Trump White House braces for full Mueller report
But they believe they have a powerful shield against renewed Democratic outrage and media scrutiny in the form of the principal conclusions Barr highlighted in a four-page letter three weeks ago—namely that Trump’s 2016 campaign did not collude with the Russian government, nor is there sufficient evidence to prove that Trump obstructed justice.
“This is a report where everybody already knows the outcome,” said David Bossie, Trump’s 2016 deputy campaign manager. Trump, he added, “wants it out. He just wants it out and over with.”
“In 400 pages there’s bound to be something the media will spin as embarrassing for the president and then that will be the story,” said a White House official, “but will it be collusion? Will it be obstruction? Will it be conspiracy? Will it be criminality? No, no, no and no.”
Even as more than a dozen Trump aides and associates interviewed by POLITICO professed confidence that the report would inflict little new damage on a president they say has already been exonerated by Barr, some Trump allies say the White House is in for a rude awakening.
The confetti and streamers that followed Barr’s letter last month were “completely unfounded,” said a former White House official, who called his former colleagues “blissfully unaware of what’s to come.”

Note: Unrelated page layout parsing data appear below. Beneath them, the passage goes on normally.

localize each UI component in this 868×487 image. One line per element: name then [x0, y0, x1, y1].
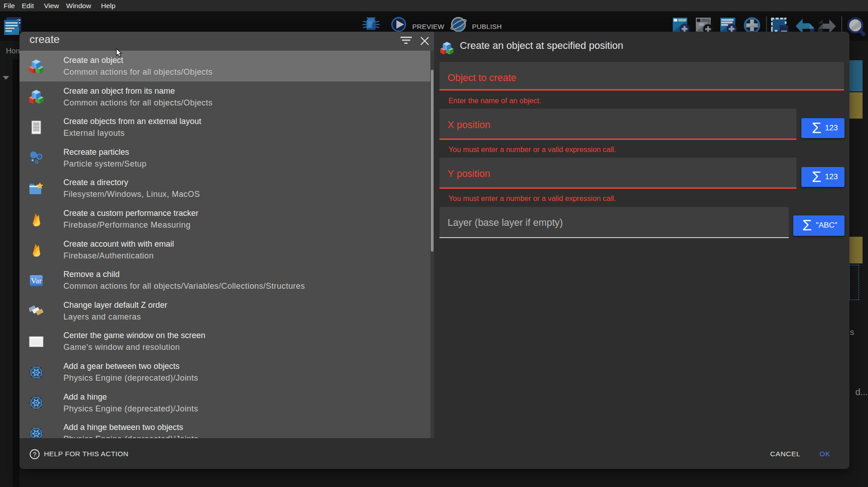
svg-text:?: ? [33, 451, 37, 458]
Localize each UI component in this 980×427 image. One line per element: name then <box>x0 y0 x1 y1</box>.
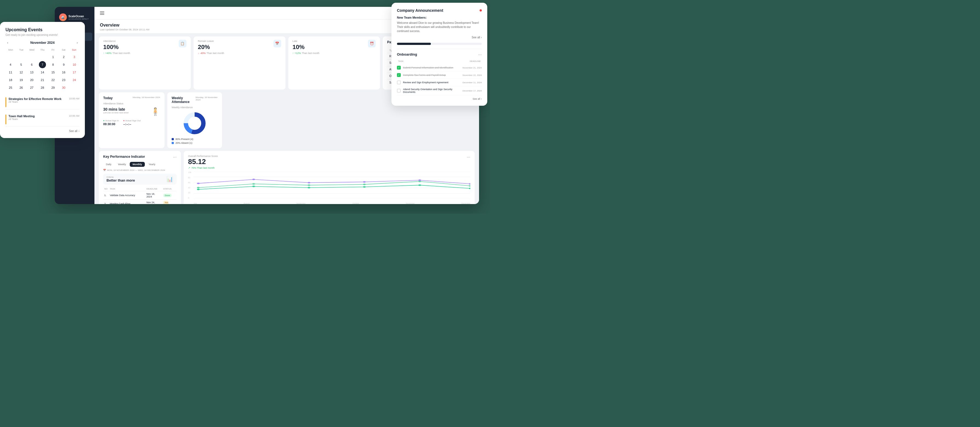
cal-day-1[interactable]: 1 <box>49 53 57 61</box>
event-team-1: All Team <box>8 100 67 103</box>
cal-day-28[interactable]: 28 <box>39 84 46 91</box>
cal-day-11[interactable]: 11 <box>7 69 14 76</box>
cal-day-9[interactable]: 9 <box>60 61 67 68</box>
cal-day-23[interactable]: 23 <box>60 76 67 84</box>
late-stat-icon: ⏰ <box>368 40 375 48</box>
cal-day-8[interactable]: 8 <box>49 61 57 68</box>
kpi-date-range: 📅 MON, 18 NOVEMBER 2024 — WED, 18 DECEMB… <box>103 169 177 172</box>
cal-day-7-today[interactable]: 7 <box>39 61 46 68</box>
kpi-col-task: TASK <box>109 187 145 191</box>
stat-change-late: ↑ +12% Than last month <box>293 52 320 54</box>
svg-point-19 <box>197 183 200 184</box>
cal-day-29[interactable]: 29 <box>49 84 57 91</box>
stat-label-late: Late <box>293 40 320 43</box>
cal-day-30[interactable]: 30 <box>60 84 67 91</box>
onboarding-list: ✓ Submit Personal Information and Identi… <box>397 64 482 95</box>
announcement-header: Company Announcement <box>397 8 482 13</box>
cal-day-21[interactable]: 21 <box>39 76 46 84</box>
hamburger-menu[interactable] <box>100 11 104 15</box>
announcement-card: Company Announcement New Team Members: W… <box>391 3 487 106</box>
day-fri: Fri <box>48 48 58 52</box>
svg-point-16 <box>363 184 366 185</box>
task-checkbox[interactable] <box>397 81 401 84</box>
attendance-status-label: Attendance Status <box>103 102 160 105</box>
list-item: Review and Sign Employment Agreement Dec… <box>397 79 482 86</box>
kpi-task-deadline: Nov 24, 2024 <box>145 200 162 204</box>
svg-point-26 <box>252 186 255 187</box>
cal-day-18[interactable]: 18 <box>7 76 14 84</box>
cal-day-22[interactable]: 22 <box>49 76 57 84</box>
notification-dot <box>480 9 482 11</box>
stat-content-attendance: Attendance 100% ↑ +40% Than last month <box>103 40 130 54</box>
performance-card: Overall Performance Score 85.12 ↗ 70% Th… <box>184 151 475 204</box>
table-row: 2. Monitor Cash Flow Nov 24, 2024 Not Do… <box>103 200 177 204</box>
calendar-next-btn[interactable]: › <box>75 40 80 45</box>
kpi-task-name: Monitor Cash Flow <box>109 200 145 204</box>
task-checkbox[interactable] <box>397 89 401 92</box>
onboarding-see-all[interactable]: See all › <box>397 97 482 100</box>
cal-day-6[interactable]: 6 <box>28 61 35 68</box>
announcement-subtitle: New Team Members: <box>397 16 482 19</box>
cal-day-26[interactable]: 26 <box>18 84 25 91</box>
arrow-down-icon: ↓ <box>198 52 199 54</box>
day-tue: Tue <box>16 48 27 52</box>
list-item: ✓ Submit Personal Information and Identi… <box>397 64 482 72</box>
cal-day-17[interactable]: 17 <box>71 69 78 76</box>
task-checkbox[interactable]: ✓ <box>397 66 401 70</box>
cal-day-2[interactable]: 2 <box>60 53 67 61</box>
donut-legend: 80% Present (4) 20% Absent (1) <box>172 138 218 144</box>
kpi-tab-weekly[interactable]: Weekly <box>115 162 129 167</box>
cal-day-20[interactable]: 20 <box>28 76 35 84</box>
cal-day-12[interactable]: 12 <box>18 69 25 76</box>
kpi-task-status: Done <box>162 191 177 200</box>
calendar-prev-btn[interactable]: ‹ <box>5 40 10 45</box>
stat-label-attendance: Attendance <box>103 40 130 43</box>
criteria-label: Criteria <box>107 176 135 178</box>
list-item: Attend Security Orientation and Sign Sec… <box>397 86 482 95</box>
kpi-tab-daily[interactable]: Daily <box>103 162 114 167</box>
day-thu: Thu <box>37 48 48 52</box>
event-bar-1 <box>5 97 6 107</box>
kpi-tab-yearly[interactable]: Yearly <box>146 162 158 167</box>
perf-change-text: 70% Than last month <box>191 167 215 169</box>
cal-day-14[interactable]: 14 <box>39 69 46 76</box>
cal-day-25[interactable]: 25 <box>7 84 14 91</box>
kpi-more-btn[interactable]: ··· <box>173 155 177 160</box>
absent-label: 20% Absent (1) <box>175 142 192 144</box>
cal-day-10[interactable]: 10 <box>71 61 78 68</box>
kpi-col-deadline: DEADLINE <box>145 187 162 191</box>
calendar-icon: 📅 <box>103 169 106 172</box>
onboarding-more-btn[interactable]: ··· <box>478 52 482 57</box>
cal-day-3[interactable]: 3 <box>71 53 78 61</box>
cal-day-5[interactable]: 5 <box>18 61 25 68</box>
kpi-criteria-icon: 📊 <box>166 176 173 182</box>
task-checkbox[interactable]: ✓ <box>397 73 401 77</box>
cal-day-27[interactable]: 27 <box>28 84 35 91</box>
stat-change-text-leave: Than last month <box>207 52 224 54</box>
stat-change-text-attendance: Than last month <box>113 52 130 54</box>
events-see-all[interactable]: See all › <box>5 129 80 132</box>
perf-more-btn[interactable]: ··· <box>467 155 470 160</box>
bottom-row: Key Performance Indicator ··· Daily Week… <box>99 151 475 204</box>
today-card: Today Monday, 18 November 2024 Attendanc… <box>99 92 164 148</box>
cal-day-24[interactable]: 24 <box>71 76 78 84</box>
onboarding-task-text: Complete Tax Forms and Payroll Setup <box>403 74 460 76</box>
cal-day-15[interactable]: 15 <box>49 69 57 76</box>
events-see-all-btn[interactable]: See all › <box>69 129 80 132</box>
onboarding-task-text: Review and Sign Employment Agreement <box>403 81 460 84</box>
legend-absent: 20% Absent (1) <box>172 142 218 144</box>
svg-point-13 <box>197 187 200 188</box>
weekly-attendance-card: Weekly Attendance Monday, 18 November 20… <box>167 92 222 148</box>
onboarding-task-text: Attend Security Orientation and Sign Sec… <box>403 88 460 93</box>
list-item: ✓ Complete Tax Forms and Payroll Setup N… <box>397 72 482 79</box>
kpi-tab-monthly[interactable]: Monthly <box>130 162 145 167</box>
cal-day-16[interactable]: 16 <box>60 69 67 76</box>
sign-times: ● Actual Sign In 09:30:00 ● Actual Sign … <box>103 119 160 126</box>
event-bar-2 <box>5 115 6 124</box>
announcement-see-all[interactable]: See all › <box>397 36 482 39</box>
cal-day-19[interactable]: 19 <box>18 76 25 84</box>
cal-day-4[interactable]: 4 <box>7 61 14 68</box>
cal-day-13[interactable]: 13 <box>28 69 35 76</box>
logo-icon: 🌊 <box>59 13 67 21</box>
svg-point-21 <box>308 182 310 183</box>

Barr’s March 24 letter said that Mueller found no evidence of a criminal conspiracy between the Trump campaign and the Russian government and that the evidence is "not sufficient to establish" that Trump obstructed the Justice Department’s Russia probe. Yet legal experts and Democratic investigators are watching for potentially damning new disclosures about everything from Trump’s efforts to stymie Mueller’s work to possible signs of Kremlin influence over the president which, even if not criminal, could raise serious national security alarms.

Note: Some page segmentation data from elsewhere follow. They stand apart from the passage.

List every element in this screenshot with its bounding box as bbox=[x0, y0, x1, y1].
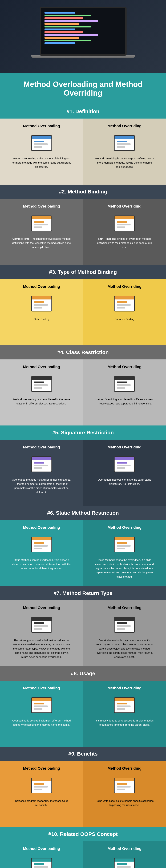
hero-image bbox=[0, 0, 166, 73]
right-column: Method Overriding Method Overriding is a… bbox=[83, 360, 166, 426]
card-icon bbox=[31, 778, 52, 793]
column-body: It is mostly done to write a specific im… bbox=[95, 718, 154, 727]
card-icon bbox=[31, 617, 52, 633]
column-body: Method overloading can be achieved in th… bbox=[12, 397, 71, 406]
column-title: Method Overriding bbox=[107, 365, 141, 369]
section-2: #2. Method Binding Method Overloading Co… bbox=[0, 185, 166, 265]
card-icon bbox=[114, 296, 135, 311]
section-heading: #9. Benefits bbox=[0, 747, 166, 761]
page-title: Method Overloading and Method Overriding bbox=[3, 80, 163, 97]
section-5: #5. Signature Restriction Method Overloa… bbox=[0, 426, 166, 506]
column-body: Static Methods cannot be overridden. If … bbox=[95, 558, 154, 579]
column-title: Method Overriding bbox=[107, 525, 141, 530]
card-icon bbox=[31, 296, 52, 311]
left-column: Method Overloading Method Overloading is… bbox=[0, 119, 83, 185]
right-column: Method Overriding It is mostly done to w… bbox=[83, 681, 166, 747]
right-column: Method Overriding Helps write code logic… bbox=[83, 761, 166, 827]
right-column: Method Overriding Dynamic Binding bbox=[83, 279, 166, 345]
left-column: Method Overloading Overloaded methods mu… bbox=[0, 440, 83, 506]
section-7: #7. Method Return Type Method Overloadin… bbox=[0, 586, 166, 666]
right-column: Method Overriding Method Overriding is t… bbox=[83, 119, 166, 185]
column-body: Method Overriding is the concept of defi… bbox=[95, 156, 154, 169]
card-icon bbox=[31, 457, 52, 472]
column-body: Increases program readability. Increases… bbox=[12, 799, 71, 807]
left-column: Method Overloading Static Binding bbox=[0, 279, 83, 345]
card-icon bbox=[31, 697, 52, 713]
section-heading: #6. Static Method Restriction bbox=[0, 506, 166, 520]
left-column: Method Overloading Method overloading ca… bbox=[0, 360, 83, 426]
column-body: Method Overriding is achieved in differe… bbox=[95, 397, 154, 406]
card-icon bbox=[114, 376, 135, 392]
column-title: Method Overloading bbox=[23, 284, 60, 289]
column-title: Method Overloading bbox=[23, 606, 60, 610]
card-icon bbox=[114, 457, 135, 472]
column-body: Helps write code logic to handle specifi… bbox=[95, 799, 154, 807]
left-column: Method Overloading Closely knit with pol… bbox=[0, 841, 83, 868]
left-column: Method Overloading Static Methods can be… bbox=[0, 520, 83, 586]
column-title: Method Overloading bbox=[23, 124, 60, 128]
section-10: #10. Related OOPS Concept Method Overloa… bbox=[0, 827, 166, 868]
column-body: Compile Time: The binding of overloaded … bbox=[12, 237, 71, 249]
column-body: Static Methods can be overloaded. This a… bbox=[12, 558, 71, 570]
card-icon bbox=[31, 858, 52, 868]
card-icon bbox=[114, 216, 135, 231]
column-title: Method Overloading bbox=[23, 445, 60, 450]
column-title: Method Overriding bbox=[107, 124, 141, 128]
column-body: The return type of overloaded methods do… bbox=[12, 638, 71, 659]
section-heading: #7. Method Return Type bbox=[0, 586, 166, 600]
section-heading: #4. Class Restriction bbox=[0, 345, 166, 360]
page-title-band: Method Overloading and Method Overriding bbox=[0, 73, 166, 104]
section-heading: #1. Definition bbox=[0, 104, 166, 119]
column-title: Method Overriding bbox=[107, 606, 141, 610]
column-title: Method Overriding bbox=[107, 766, 141, 771]
column-body: Run Time: The binding of overridden meth… bbox=[95, 237, 154, 249]
section-heading: #3. Type of Method Binding bbox=[0, 265, 166, 279]
left-column: Method Overloading Overloading is done t… bbox=[0, 681, 83, 747]
card-icon bbox=[114, 778, 135, 793]
section-6: #6. Static Method Restriction Method Ove… bbox=[0, 506, 166, 586]
section-4: #4. Class Restriction Method Overloading… bbox=[0, 345, 166, 426]
card-icon bbox=[114, 617, 135, 633]
column-body: Overloaded methods must differ in their … bbox=[12, 477, 71, 494]
card-icon bbox=[114, 537, 135, 552]
card-icon bbox=[31, 216, 52, 231]
right-column: Method Overriding Overridden methods can… bbox=[83, 440, 166, 506]
section-heading: #5. Signature Restriction bbox=[0, 426, 166, 440]
left-column: Method Overloading Compile Time: The bin… bbox=[0, 199, 83, 265]
column-title: Method Overriding bbox=[107, 846, 141, 851]
right-column: Method Overriding Overridden methods may… bbox=[83, 600, 166, 666]
column-body: Overridden methods can have the exact sa… bbox=[95, 477, 154, 486]
card-icon bbox=[114, 697, 135, 713]
right-column: Method Overriding Run Time: The binding … bbox=[83, 199, 166, 265]
column-body: Overridden methods may have more specifi… bbox=[95, 638, 154, 659]
column-title: Method Overloading bbox=[23, 766, 60, 771]
card-icon bbox=[114, 135, 135, 151]
column-body: Static Binding bbox=[34, 317, 49, 321]
card-icon bbox=[31, 376, 52, 392]
column-body: Dynamic Binding bbox=[115, 317, 134, 321]
section-9: #9. Benefits Method Overloading Increase… bbox=[0, 747, 166, 827]
section-1: #1. Definition Method Overloading Method… bbox=[0, 104, 166, 185]
column-body: Method Overloading is the concept of def… bbox=[12, 156, 71, 169]
left-column: Method Overloading The return type of ov… bbox=[0, 600, 83, 666]
section-heading: #2. Method Binding bbox=[0, 185, 166, 199]
column-title: Method Overloading bbox=[23, 204, 60, 209]
column-title: Method Overloading bbox=[23, 686, 60, 690]
column-title: Method Overriding bbox=[107, 284, 141, 289]
column-title: Method Overloading bbox=[23, 525, 60, 530]
card-icon bbox=[31, 537, 52, 552]
section-heading: #10. Related OOPS Concept bbox=[0, 827, 166, 841]
column-body: Overloading is done to implement differe… bbox=[12, 718, 71, 727]
column-title: Method Overloading bbox=[23, 365, 60, 369]
column-title: Method Overriding bbox=[107, 686, 141, 690]
card-icon bbox=[31, 135, 52, 151]
column-title: Method Overloading bbox=[23, 846, 60, 851]
card-icon bbox=[114, 858, 135, 868]
column-title: Method Overriding bbox=[107, 204, 141, 209]
right-column: Method Overriding Static Methods cannot … bbox=[83, 520, 166, 586]
right-column: Method Overriding Closely knit with an i… bbox=[83, 841, 166, 868]
section-3: #3. Type of Method Binding Method Overlo… bbox=[0, 265, 166, 345]
section-heading: #8. Usage bbox=[0, 666, 166, 681]
section-8: #8. Usage Method Overloading Overloading… bbox=[0, 666, 166, 747]
column-title: Method Overriding bbox=[107, 445, 141, 450]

Democrats say that explains why a counteroffensive from the White House and Barr is already underway, pushing back not only into additional House Democratic investigations into the president’s actions but also arguing for probes into the president’s opponents, including those who helped launch Mueller’s investigation.
“Why should Radical Left Democrats in Congress have a right to retry and examine the $35,000,000 (two years in the making) No Collusion Mueller Report, when the crime committed was by Crooked Hillary, the DNC and Dirty Cops?” Trump tweeted before playing a round of golf at his Virginia golf club on Saturday. “Attorney General Barr will make the decision!”
Trump allies are already on message. “We’re going to move on and we’re going to get to the bottom of how this insidious last two years began,” said Bossie.
Barr set the stage for a potential investigation in Senate testimony Wednesday, telling lawmakers that FBI surveillance of the Trump campaign during the Obama administration may have been an abuse of power.
“I think spying on a political campaign is a big deal,” Barr said, adding that he plans to look at whether that spying was “adequately predicated.”
Trump allies say they are confident the president and his aides will be unscathed in the report’s section that focuses on Russian interference in the campaign. They’re aware the embarrassing and potentially harmful information will come in the report’s other section on obstruction of justice, where Mueller declined to prosecute Trump but indicated the report “does not exonerate him.”
Even so, the president’s advisers — including his lawyers, a team at the Republican National Committee, and pro-Trump outside groups — are gearing up to pore over and respond to the report. Trump attorney Jay Sekulow has a team of a half dozen attorneys and staffers in place, each assigned to a particular section of the report in order to be able to push back quickly.
Along with Sekulow, Trump lawyer Rudy Giuliani — who has recently maintained a relatively low profile— will also play a lead public role in responding to the report, according to a person familiar with the plans.
Giuliani, who has spent more than a year undermining public confidence in the Mueller investigation, has made few major television appearances since late January, when he claimed that talks to build a Trump Tower in Moscow talks may have lasted all the way through November 2016, the month Trump was elected. The statement contradicted the president’s public claims that he had no business deals with Russia while campaigning — and infuriated the White House.
In a text message to POLITICO, Giuliani suggested that the arrival of a nearly 400 page report on the president by a team of veteran prosecutors would be no big deal, and that he would give it a potentially brisk read from beginning to end.
“Sure, why not start at page one — and if it’s what I think, I can do it pretty quick,” wrote the former New York mayor.
And reached on vacation in Palm Springs, Trump legal adviser Joe diGenova was even more casual about the report’s impending release. “I’ve given it very little thought,” he said.